In general, the algorithm performed pretty well. This is due to obituaries largely following a general format. For the name, the location was easy as it is located in the first sentence or two. Once the linguistical format was worked out, extraction was easy. The sex was also very easy as obituaries are written in the third person with gendered pronouns. Age at death was also not difficult because it is either explicitly stated or could be constructed with date of birth and death.

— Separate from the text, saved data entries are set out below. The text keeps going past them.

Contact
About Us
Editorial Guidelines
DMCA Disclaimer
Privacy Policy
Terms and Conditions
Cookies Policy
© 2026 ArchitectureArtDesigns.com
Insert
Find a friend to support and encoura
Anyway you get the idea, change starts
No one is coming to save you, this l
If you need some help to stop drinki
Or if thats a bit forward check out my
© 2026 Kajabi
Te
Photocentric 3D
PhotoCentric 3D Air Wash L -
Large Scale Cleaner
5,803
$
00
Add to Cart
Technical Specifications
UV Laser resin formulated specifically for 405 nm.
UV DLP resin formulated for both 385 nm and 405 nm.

The dates were also not difficult to extract. Birth and death dates were easily captured by looking for keywords like "passed", "died", and "born". The date of the funeral performed less than ideal, despite the generous scoring. This is due to there being multiple ways of describing a memorial service. Even though the matcher has a long list of words describing funeral service, the test set had some ways that was not seen in the training set, such as "Mass of Christian Burial will be held on Friday, April 5, 2019" (did not search for burial as keyword) and "Friends will be received on Tuesday, March 26, 2019" (no funeral related keywords at all). It is possible that this can be addressed by taking the last date in the obituary given the scoring standard.

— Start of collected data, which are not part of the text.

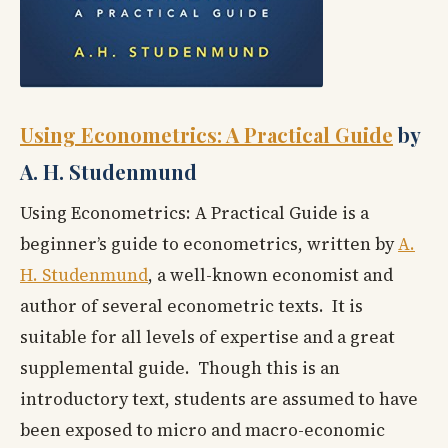
Using Econometrics: A Practical Guide
by
A. H. Studenmund
Using Econometrics: A Practical Guide is a
beginner’s guide to econometrics, written by
A.
H. Studenmund
, a well-known economist and
author of several econometric texts. It is
suitable for all levels of expertise and a great
supplemental guide. Though this is an
introductory text, students are assumed to have
been exposed to micro and macro-economic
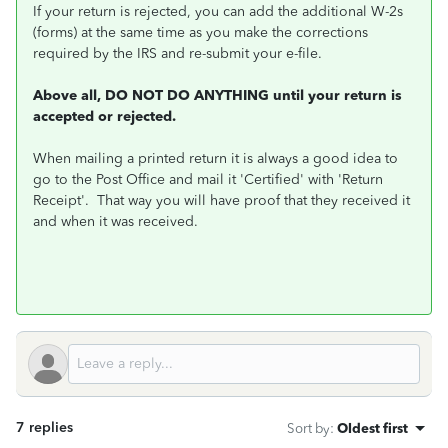
If your return is rejected, you can add the additional W-2s
(forms) at the same time as you make the corrections
required by the IRS and re-submit your e-file.
Above all, DO NOT DO ANYTHING until your return is
accepted or rejected.
When mailing a printed return it is always a good idea to
go to the Post Office and mail it 'Certified' with 'Return
Receipt'. That way you will have proof that they received it
and when it was received.
7 replies
Sort by
:
Oldest first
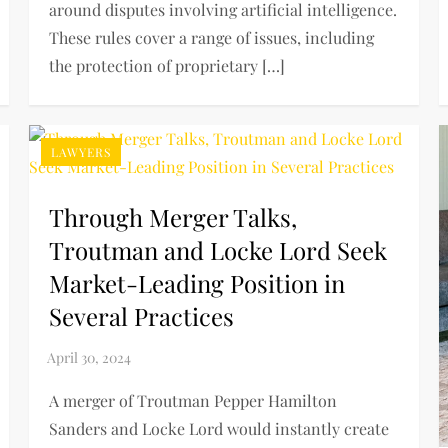
around disputes involving artificial intelligence.
These rules cover a range of issues, including
the protection of proprietary […]
LAWYERS
Through Merger Talks,
Troutman and Locke Lord Seek
Market-Leading Position in
Several Practices
A merger of Troutman Pepper Hamilton
Sanders and Locke Lord would instantly create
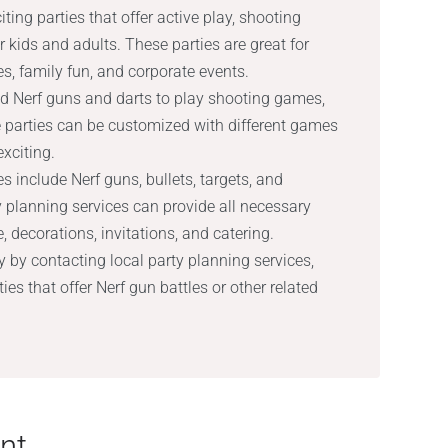
ting parties that offer active play, shooting
 kids and adults. These parties are great for
es, family fun, and corporate events.
d Nerf guns and darts to play shooting games,
e parties can be customized with different games
xciting.
s include Nerf guns, bullets, targets, and
ty planning services can provide all necessary
 decorations, invitations, and catering.
y by contacting local party planning services,
ties that offer Nerf gun battles or other related
nt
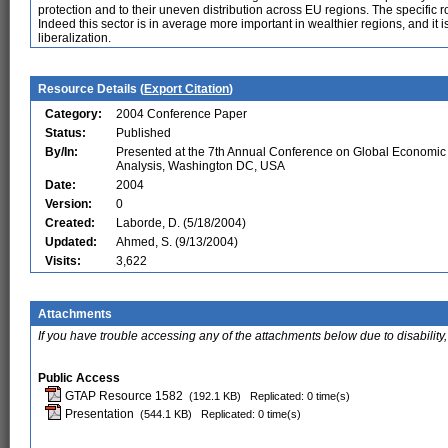
protection and to their uneven distribution across EU regions. The specific 
Indeed this sector is in average more important in wealthier regions, and it 
liberalization.
Resource Details (
Export Citation
)
Category:
2004 Conference Paper
Status:
Published
By/In:
Presented at the 7th Annual Conference on Global Economic
Analysis, Washington DC, USA
Date:
2004
Version:
0
Created:
Laborde, D. (5/18/2004)
Updated:
Ahmed, S. (9/13/2004)
Visits:
3,622
Attachments
If you have trouble accessing any of the attachments below due to disability,
Public Access
GTAP Resource 1582
(192.1 KB)
Replicated: 0 time(s)
Presentation
(544.1 KB)
Replicated: 0 time(s)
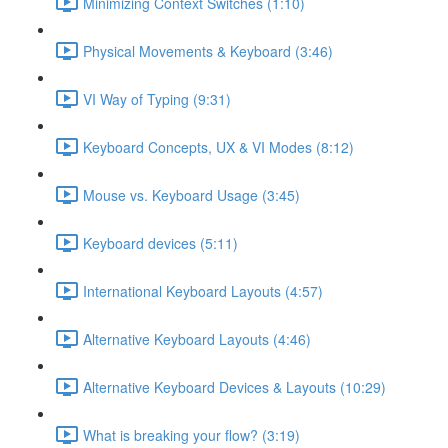
Minimizing Context Switches (1:10)
Physical Movements & Keyboard (3:46)
VI Way of Typing (9:31)
Keyboard Concepts, UX & VI Modes (8:12)
Mouse vs. Keyboard Usage (3:45)
Keyboard devices (5:11)
International Keyboard Layouts (4:57)
Alternative Keyboard Layouts (4:46)
Alternative Keyboard Devices & Layouts (10:29)
What is breaking your flow? (3:19)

There were two errors made with spouses. One obituary mentioned husband/wife of the survivors, but not of the deceased person. There is no easy way to correct for this error. Another one matched for a wrong name due to the sentence being: "husband, 'Honest John', favorite son-in-law, Roscoe Keene". However, the husband is mentioned elsewhere following the word "marriage" (which was not searched for). This could have been addressed by having additional keywords for matrimony.

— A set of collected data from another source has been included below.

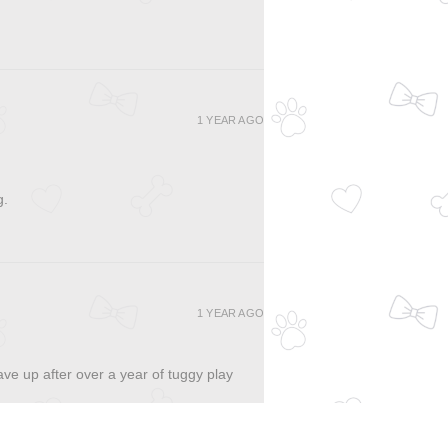
1 YEAR AGO
g.
1 YEAR AGO
ave up after over a year of tuggy play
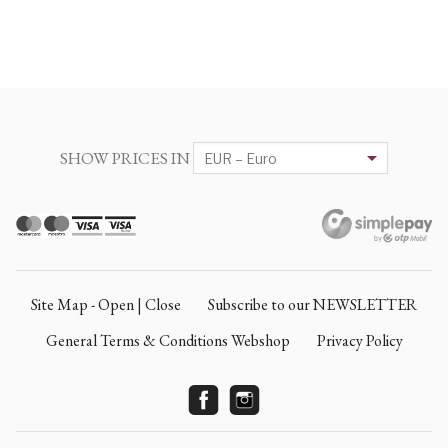
SHOW PRICES IN
Site Map - Open | Close
Subscribe to our NEWSLETTER
General Terms & Conditions Webshop
Privacy Policy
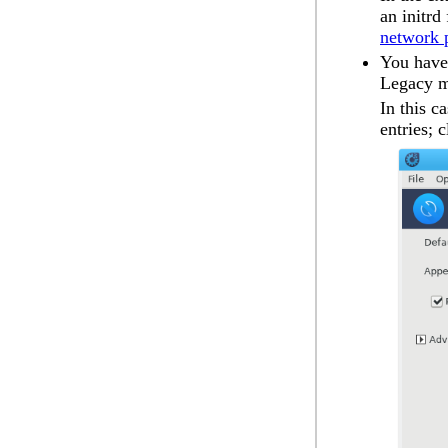
an
initrd
network p
You have 
Legacy 
In this c
entries; 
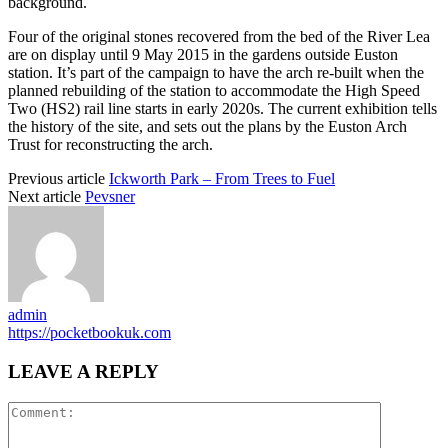
background.
Four of the original stones recovered from the bed of the River Lea
are on display until 9 May 2015 in the gardens outside Euston
station. It’s part of the campaign to have the arch re-built when the
planned rebuilding of the station to accommodate the High Speed
Two (HS2) rail line starts in early 2020s. The current exhibition tells
the history of the site, and sets out the plans by the Euston Arch
Trust for reconstructing the arch.
Previous article
Ickworth Park – From Trees to Fuel
Next article
Pevsner
admin
https://pocketbookuk.com
LEAVE A REPLY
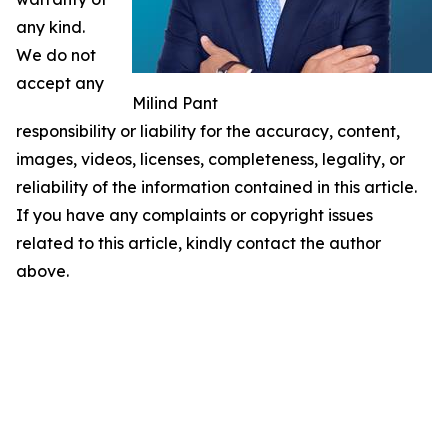
any kind.
We do not
accept any
Milind Pant
responsibility or liability for the accuracy, content,
images, videos, licenses, completeness, legality, or
reliability of the information contained in this article.
If you have any complaints or copyright issues
related to this article, kindly contact the author
above.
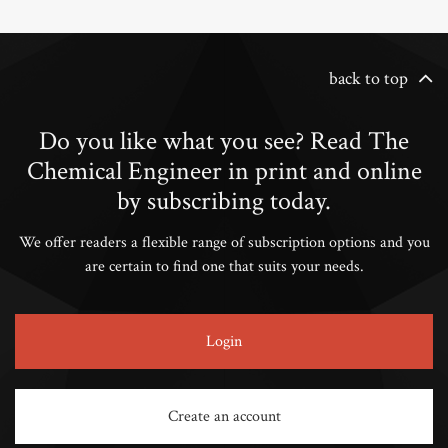
back to top
Do you like what you see? Read The
Chemical Engineer in print and online
by subscribing today.
We offer readers a flexible range of subscription options and you
are certain to find one that suits your needs.
Login
Create an account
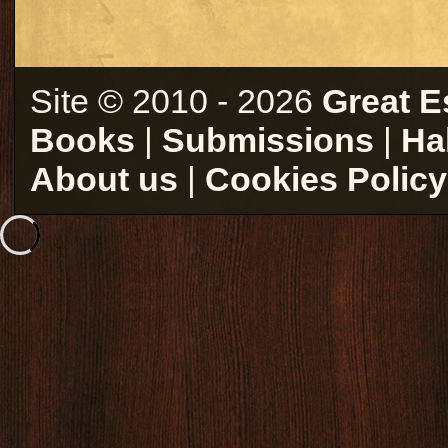
Site © 2010 - 2026
Great E
Books
|
Submissions
|
Ha
About us
|
Cookies Policy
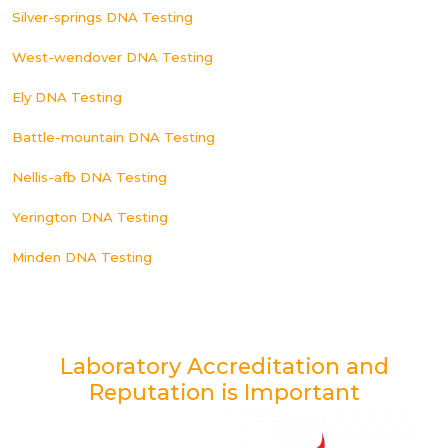
Silver-springs DNA Testing
West-wendover DNA Testing
Ely DNA Testing
Battle-mountain DNA Testing
Nellis-afb DNA Testing
Yerington DNA Testing
Minden DNA Testing
Laboratory Accreditation and
Reputation is Important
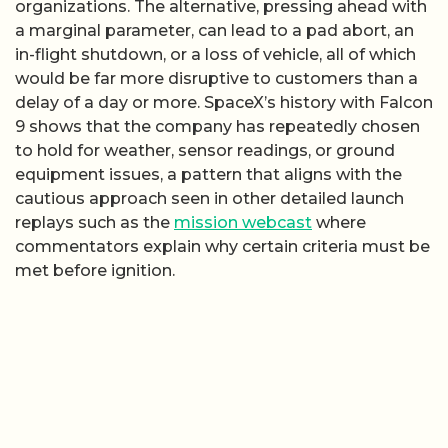
organizations. The alternative, pressing ahead with
a marginal parameter, can lead to a pad abort, an
in-flight shutdown, or a loss of vehicle, all of which
would be far more disruptive to customers than a
delay of a day or more. SpaceX’s history with Falcon
9 shows that the company has repeatedly chosen
to hold for weather, sensor readings, or ground
equipment issues, a pattern that aligns with the
cautious approach seen in other detailed launch
replays such as the
mission webcast
where
commentators explain why certain criteria must be
met before ignition.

For location of residence, the recall was high but the precision was very low. This is there being many false positives. It is easier to do NER for a location, but h ard to distinguish whether such location is a location of residence. For example, it is possible for a location only be for work, but not living. A big source of errors were locations of survivors being extracted. The function does attempt to address this by excluding locations in the same sentence describing survivors. However, sometimes survivor description goes over sentence segmenter (a semi-colon). A good way to address the problem of low precision is to instead search for keywords regarding families like "child", "son", etc so that the locations of survivors are not even extracted.